Telah terbukti, tanggung jawab pengentasan kemiskinan tidak dapat diselesaikan oleh pemerintah tanpa kepedulian masyarakat yang berpunya untuk dapat berbagi dengan sesamanya yang kurang beruntung. Yah, modal sosial yang ada dalam masyarakat kita seperti kepercayaan, gotong royong, dan lain sebagainya sejatinya adalah modal utama masyarakat sipil untuk dapat membantu pemerintah mengurangi kemiskinan. Atas dasar kegelisahan semua inilah LeSMA kemudian lahir.
Dalam konsep Grammen Bank yang dibidani oleh Mohamad Yunus di Bangladesh -sebuah gerakan yang lahir dari masyarakat sipil dan kini telah berhasil membantu lebih dari 17 juta masyarakat miskin di seluruh dunia- maka tidak ada kata putus asa untuk kita dapat membantu sesama. Konsep kredit Gramen Bank tanpa modal yang menjadi agunan -sebuah modal yang menurut pemikir Peru, Hernando De Soto kurang dimiliki oleh masyarakat berkembang seperti Indonesia-. Dengan memakai pendekatan konsep Gramen Bank, memungkinkan LeSMA dapat menjadi mitra utama para pedagang kecil yang memiliki tingkat kepercayaan cukup tinggi.
Dengan jumlah dana kas lembaga yang sangat minim, sementara sangat banyak para pengusaha kecil yang membutuhkan pendampingan. Sebagai titik tolak, LeSMA sementara baru bisa beroperasi di pasar Sitanggal.
Sejak operasi awal di Desa Sitanggal, Kabupaten Brebes, LeSMA telah melakukan lebih dari 45 kali transaksi dengan zero accident. Hal ini menunjukan bahwa selain keberadaan LeSMA memang diharapkan masyarakat, masyarakat juga dapat menjaga eksistensi LeSMA dengan menjaga trust (kepercayaan) yang diberikan pengurus LeSMA kepada masyarakat peminjam.

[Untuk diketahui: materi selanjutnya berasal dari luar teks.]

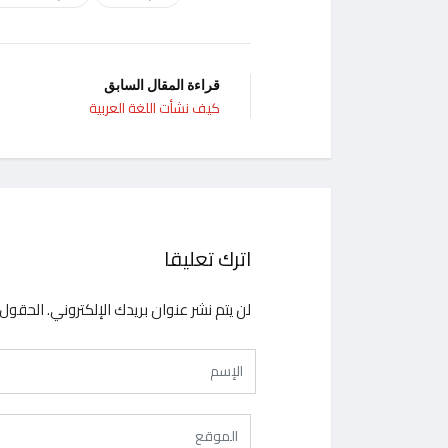
قراءة المقال السابق
كيف نشأت اللغة العربية
اترك تعليقا
لن يتم نشر عنوان بريدك الإلكتروني.
الحقول ا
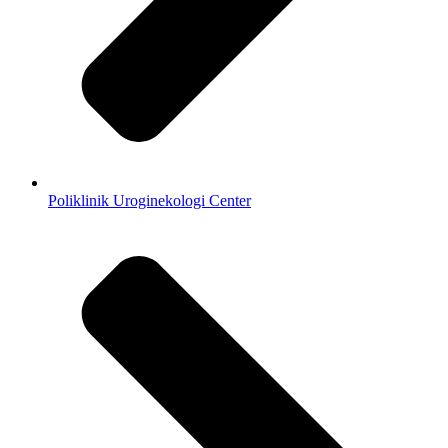
Poliklinik Uroginekologi Center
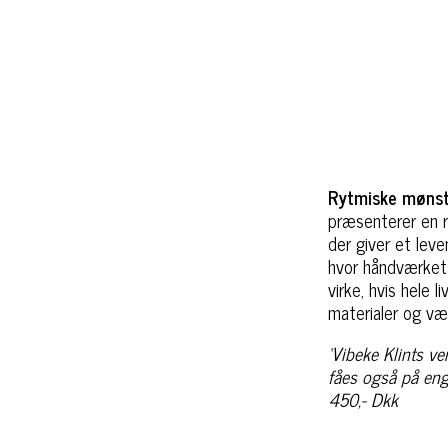
Rytmiske møns
præsenterer en r
der giver et lev
hvor håndværket 
virke, hvis hele
materialer og v
‘Vibeke Klints v
fåes også på eng
450,- Dkk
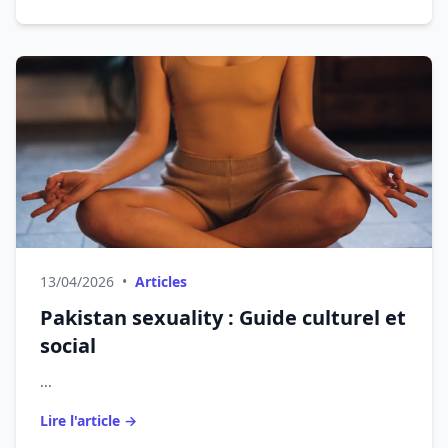
13/04/2026
•
Articles
Pakistan sexuality : Guide culturel et
social
...
Lire l'article →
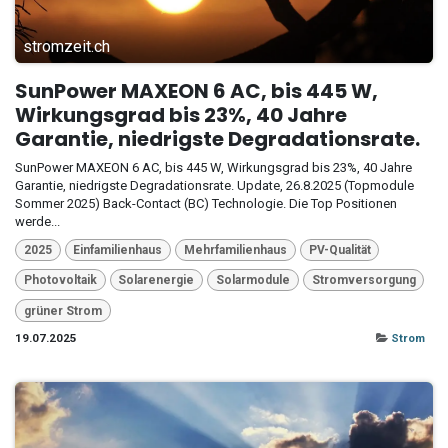
stromzeit.ch
SunPower MAXEON 6 AC, bis 445 W,
Wirkungsgrad bis 23%, 40 Jahre
Garantie, niedrigste Degradationsrate.
SunPower MAXEON 6 AC, bis 445 W, Wirkungsgrad bis 23%, 40 Jahre
Garantie, niedrigste Degradationsrate. Update, 26.8.2025 (Topmodule
Sommer 2025) Back-Contact (BC) Technologie. Die Top Positionen
werde...
2025
Einfamilienhaus
Mehrfamilienhaus
PV-Qualität
Photovoltaik
Solarenergie
Solarmodule
Stromversorgung
grüner Strom
19.07.2025
Strom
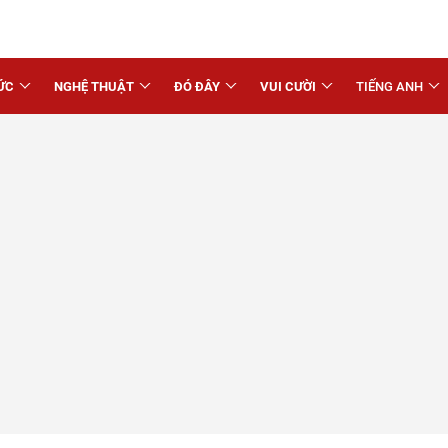
ỨC
NGHỆ THUẬT
ĐÓ ĐÂY
VUI CƯỜI
TIẾNG ANH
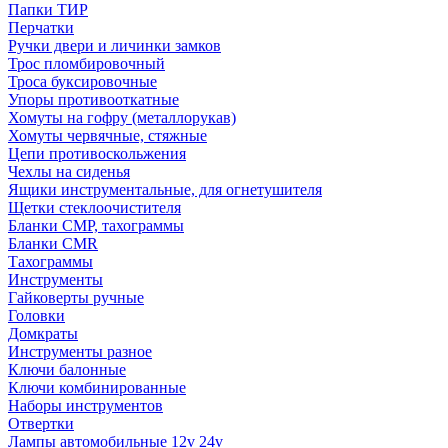
Папки ТИР
Перчатки
Ручки двери и личинки замков
Трос пломбировочный
Троса буксировочные
Упоры противооткатные
Хомуты на гофру (металлорукав)
Хомуты червячные, стяжные
Цепи противоскольжения
Чехлы на сиденья
Ящики инструментальные, для огнетушителя
Щетки стеклоочистителя
Бланки СМР, тахограммы
Бланки CMR
Тахограммы
Инструменты
Гайковерты ручные
Головки
Домкраты
Инструменты разное
Ключи балонные
Ключи комбинированные
Наборы инструментов
Отвертки
Лампы автомобильные 12v 24v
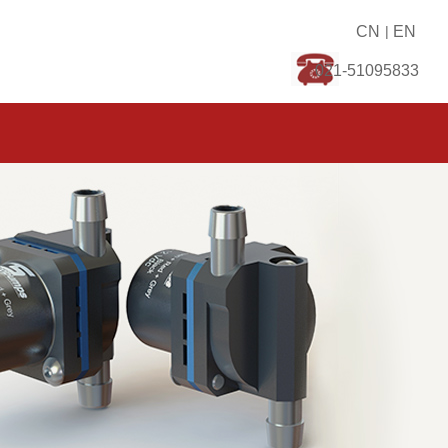
CN
|
EN
021-51095833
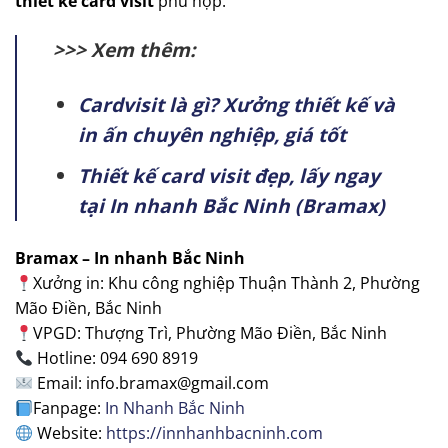
thiết kế card visit
phù hợp.
>>> Xem thêm:
Cardvisit là gì? Xưởng thiết kế và
in ấn chuyên nghiệp, giá tốt
Thiết kế card visit đẹp, lấy ngay
tại In nhanh Bắc Ninh (Bramax)
Bramax – In nhanh Bắc Ninh
Xưởng in: Khu công nghiệp Thuận Thành 2, Phường
Mão Điền, Bắc Ninh
VPGD: Thượng Trì, Phường Mão Điền, Bắc Ninh
Hotline: 094 690 8919
Email: info.bramax@gmail.com
Fanpage:
In Nhanh Bắc Ninh
Website:
https://innhanhbacninh.com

Latar belakang usaha peminjam berbagai macam, dari mulai pedagang ayam, pakaian, ketupat, kerupuk, buah, dan lain lain. Dana prestasi, atau sodaqoh yang diberikan oleh para peminjam setelah pinjaman lunas juga cukup besar. Dari dana prestasi yang terhimpun, LeSMA kemudian menyalurkannya untuk dana tanggap sosial, seperti misalnya bantuan kematian bagi orang tidak mampu.
LeSMA (Lembaga Sosial Ekonomi Amanah Umat), lahir dari pemikiran yang panjang dan matang dengan proses yang tidak mudah. Dengan perpaduan konsep Gramen serta konsep syariah (muamalah) yang terdapat dalam nash-nash Al Quran dan Al hadis. LeSMA, dengan konsep baru infaq, sodaqoh dan zakat yang dapat menumbuhkan semangat entrepreneurship (kewirausahaan) masyarakat, diharapkan mampu menjadi langkah alternative untuk dapat membantu pemerintah dalam menciptakan pembangunan ekonomi yang berkeadilan.
Pada tanggal 20 Juli 2009, yang bertepatan dengan hari Isra Mi’raj Nabi Muhammad SAW LeSMA resmi didirikan dengan mengedepankan semangat Mardlotillah dan Amanah Umat. Pegiat LeSMA terdiri dari berbagai latar belakang profesi, serta memiliki reputasi yang cukup baik, ditunjang dengan bermacam-macam keahlian pengurus sesuai basic pendidikan mereka dari mulai ekonomi hingga sosiologi.
Kita harapkan LeSMA kedepan bisa menjadi pilot project penerapan Gramen Bank yang berdasarkan orientasi kemaslahatan umat. Peduli ekonomi kepada kaum mustadafin adalah jihad utama untuk dapat memajukan umat. Begitu indahnya berbagi, mari berkarya utama bersama LeSMA. Saling mencintai antar sesama adalah modal kemajuan kita sebagai anak bangsa.